→ **TASK INSTRUCTIONS**
Omit the pictures and copy the entries exactly.
☆ ☆ ☆ ☆
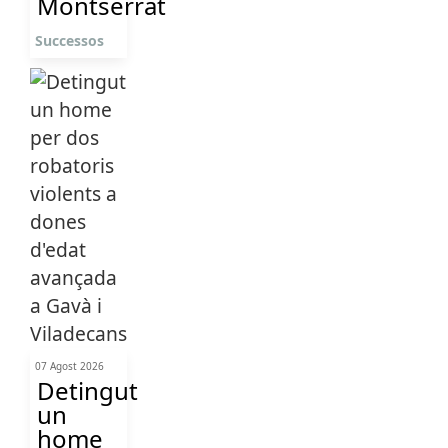
Montserrat
Successos
07 Agost 2026
Detingut
un
home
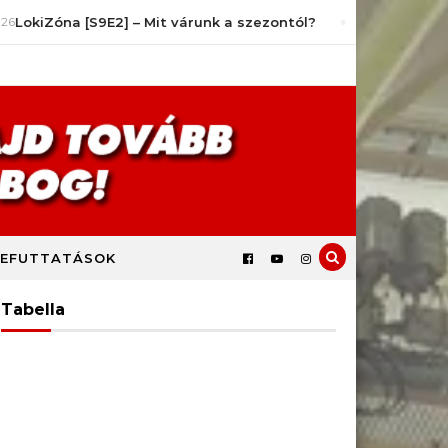
Zóna [S9E2] – Mit várunk a szezontól?
július 14, 2026
EFUTTATÁSOK
Tabella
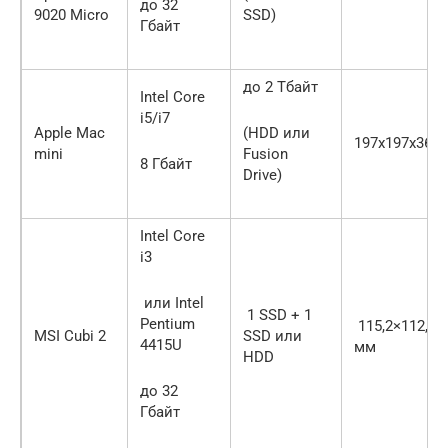
до 32
9020 Micro
SSD)
Гбайт
до 2 Тбайт
Intel Core
i5/i7
Apple Mac
(HDD или
197x197x36 
mini
Fusion
8 Гбайт
Drive)
Intel Core
i3
или Intel
1 SSD + 1
Pentium
115,2×112,2×
MSI Cubi 2
SSD или
4415U
мм
HDD
до 32
Гбайт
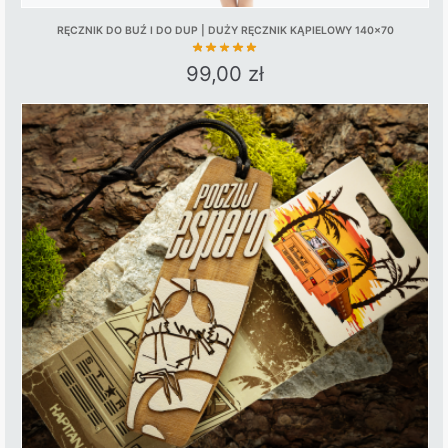
RĘCZNIK DO BUŹ I DO DUP | DUŻY RĘCZNIK KĄPIELOWY 140×70
99,00
zł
☆ ☆ ☆ ☆
→ **PROBLEM SOLUTION**
Montserrat
Successos
07 Agost 2026
Detingut
un
home
Zóna [S9E2] – Mit várunk a szezontól?
július 14, 2026
EFUTTATÁSOK
Tabella
до 32
9020 Micro
SSD)
Гбайт
до 2 Тбайт
Intel Core
i5/i7
Apple Mac
(HDD или
197x197x36 
mini
Fusion
8 Гбайт
Drive)
Intel Core
i3
или Intel
1 SSD + 1
Pentium
115,2×112,2×
MSI Cubi 2
SSD или
4415U
мм
HDD
до 32
Гбайт
RĘCZNIK DO BUŹ I DO DUP | DUŻY RĘCZNIK KĄPIELOWY 140×70
99,00
zł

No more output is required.